Tally the lines of the data below that contain the string "input". Give the tally and nothing else.
-------- SUPPLIED DATA
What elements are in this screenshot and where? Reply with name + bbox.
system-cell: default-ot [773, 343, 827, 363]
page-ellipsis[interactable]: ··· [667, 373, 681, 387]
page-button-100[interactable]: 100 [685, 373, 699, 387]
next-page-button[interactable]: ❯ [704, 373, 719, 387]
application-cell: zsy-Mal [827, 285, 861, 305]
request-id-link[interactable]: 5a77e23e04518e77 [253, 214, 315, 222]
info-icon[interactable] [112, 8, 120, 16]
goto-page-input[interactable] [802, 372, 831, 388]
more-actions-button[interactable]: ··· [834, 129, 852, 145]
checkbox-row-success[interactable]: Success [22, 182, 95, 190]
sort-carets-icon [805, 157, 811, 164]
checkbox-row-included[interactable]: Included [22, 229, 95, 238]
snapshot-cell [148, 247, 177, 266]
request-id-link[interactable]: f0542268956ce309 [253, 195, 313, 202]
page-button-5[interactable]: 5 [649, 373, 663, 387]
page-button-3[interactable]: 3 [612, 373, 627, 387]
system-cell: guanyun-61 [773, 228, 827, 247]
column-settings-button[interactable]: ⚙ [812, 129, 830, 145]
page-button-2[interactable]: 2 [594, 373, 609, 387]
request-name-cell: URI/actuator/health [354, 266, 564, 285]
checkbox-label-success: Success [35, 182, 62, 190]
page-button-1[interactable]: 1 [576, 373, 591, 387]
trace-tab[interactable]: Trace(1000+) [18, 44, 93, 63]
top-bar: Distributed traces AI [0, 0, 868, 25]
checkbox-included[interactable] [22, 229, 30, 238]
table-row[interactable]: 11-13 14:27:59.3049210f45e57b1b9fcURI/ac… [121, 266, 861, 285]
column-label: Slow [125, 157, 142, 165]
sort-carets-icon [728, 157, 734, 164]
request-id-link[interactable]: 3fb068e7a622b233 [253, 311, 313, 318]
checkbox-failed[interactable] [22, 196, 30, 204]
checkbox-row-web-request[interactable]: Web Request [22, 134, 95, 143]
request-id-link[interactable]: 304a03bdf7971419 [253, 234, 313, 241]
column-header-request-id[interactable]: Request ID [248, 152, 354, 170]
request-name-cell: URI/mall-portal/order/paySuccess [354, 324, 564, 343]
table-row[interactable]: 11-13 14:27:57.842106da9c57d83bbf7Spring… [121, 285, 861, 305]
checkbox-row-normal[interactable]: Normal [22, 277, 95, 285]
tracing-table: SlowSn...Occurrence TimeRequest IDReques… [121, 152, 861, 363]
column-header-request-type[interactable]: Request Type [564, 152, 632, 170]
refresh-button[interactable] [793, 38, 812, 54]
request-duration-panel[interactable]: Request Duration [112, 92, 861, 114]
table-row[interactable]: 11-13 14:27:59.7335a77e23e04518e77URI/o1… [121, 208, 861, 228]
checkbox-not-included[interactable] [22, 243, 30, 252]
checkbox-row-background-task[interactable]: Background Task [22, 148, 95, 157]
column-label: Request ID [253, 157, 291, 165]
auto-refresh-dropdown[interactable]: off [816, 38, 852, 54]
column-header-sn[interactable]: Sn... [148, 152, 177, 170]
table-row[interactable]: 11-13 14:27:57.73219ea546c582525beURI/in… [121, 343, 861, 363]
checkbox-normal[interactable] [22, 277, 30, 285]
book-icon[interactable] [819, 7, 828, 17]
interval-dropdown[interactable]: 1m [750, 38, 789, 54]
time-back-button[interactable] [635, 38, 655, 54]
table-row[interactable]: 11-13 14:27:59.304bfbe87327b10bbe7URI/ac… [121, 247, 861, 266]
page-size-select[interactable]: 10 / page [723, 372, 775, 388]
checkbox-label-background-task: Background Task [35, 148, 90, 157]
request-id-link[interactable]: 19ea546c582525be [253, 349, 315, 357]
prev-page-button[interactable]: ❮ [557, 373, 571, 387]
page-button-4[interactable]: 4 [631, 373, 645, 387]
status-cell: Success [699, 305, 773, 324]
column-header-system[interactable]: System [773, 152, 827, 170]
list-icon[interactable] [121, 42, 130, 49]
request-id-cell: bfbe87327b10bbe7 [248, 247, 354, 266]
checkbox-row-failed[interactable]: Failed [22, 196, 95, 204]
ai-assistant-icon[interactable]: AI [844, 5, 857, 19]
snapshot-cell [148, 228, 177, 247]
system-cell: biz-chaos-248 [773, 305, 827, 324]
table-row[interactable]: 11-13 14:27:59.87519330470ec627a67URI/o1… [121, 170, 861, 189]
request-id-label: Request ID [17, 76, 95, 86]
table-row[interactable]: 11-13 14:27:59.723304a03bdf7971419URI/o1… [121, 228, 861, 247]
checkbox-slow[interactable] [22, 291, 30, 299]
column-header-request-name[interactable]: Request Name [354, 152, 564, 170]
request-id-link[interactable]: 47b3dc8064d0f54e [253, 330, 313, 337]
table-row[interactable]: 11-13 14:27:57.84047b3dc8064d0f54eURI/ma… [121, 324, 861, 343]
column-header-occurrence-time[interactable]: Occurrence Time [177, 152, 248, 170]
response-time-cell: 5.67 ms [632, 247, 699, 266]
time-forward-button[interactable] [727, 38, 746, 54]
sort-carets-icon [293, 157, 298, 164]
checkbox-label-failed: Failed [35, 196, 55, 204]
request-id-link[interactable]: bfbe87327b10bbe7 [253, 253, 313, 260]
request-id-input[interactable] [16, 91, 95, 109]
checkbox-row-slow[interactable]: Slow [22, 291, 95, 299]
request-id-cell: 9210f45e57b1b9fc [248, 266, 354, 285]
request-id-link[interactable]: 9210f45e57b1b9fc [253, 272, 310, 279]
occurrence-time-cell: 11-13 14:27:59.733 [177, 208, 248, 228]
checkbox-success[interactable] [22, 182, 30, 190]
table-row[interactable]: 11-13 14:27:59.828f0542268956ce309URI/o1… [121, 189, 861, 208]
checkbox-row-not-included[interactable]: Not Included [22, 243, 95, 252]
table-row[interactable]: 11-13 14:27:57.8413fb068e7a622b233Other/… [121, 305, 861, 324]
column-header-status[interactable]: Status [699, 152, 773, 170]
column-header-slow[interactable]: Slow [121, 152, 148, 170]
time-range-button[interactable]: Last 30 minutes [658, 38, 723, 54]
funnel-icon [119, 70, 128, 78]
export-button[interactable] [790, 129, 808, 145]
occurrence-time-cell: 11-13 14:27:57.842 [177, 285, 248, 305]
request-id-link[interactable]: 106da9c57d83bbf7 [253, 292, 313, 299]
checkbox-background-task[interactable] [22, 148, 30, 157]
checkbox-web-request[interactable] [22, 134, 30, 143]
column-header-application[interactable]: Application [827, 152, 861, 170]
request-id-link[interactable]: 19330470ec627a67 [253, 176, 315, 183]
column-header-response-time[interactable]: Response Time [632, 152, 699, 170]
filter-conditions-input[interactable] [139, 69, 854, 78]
----------------
▸ ANSWER
3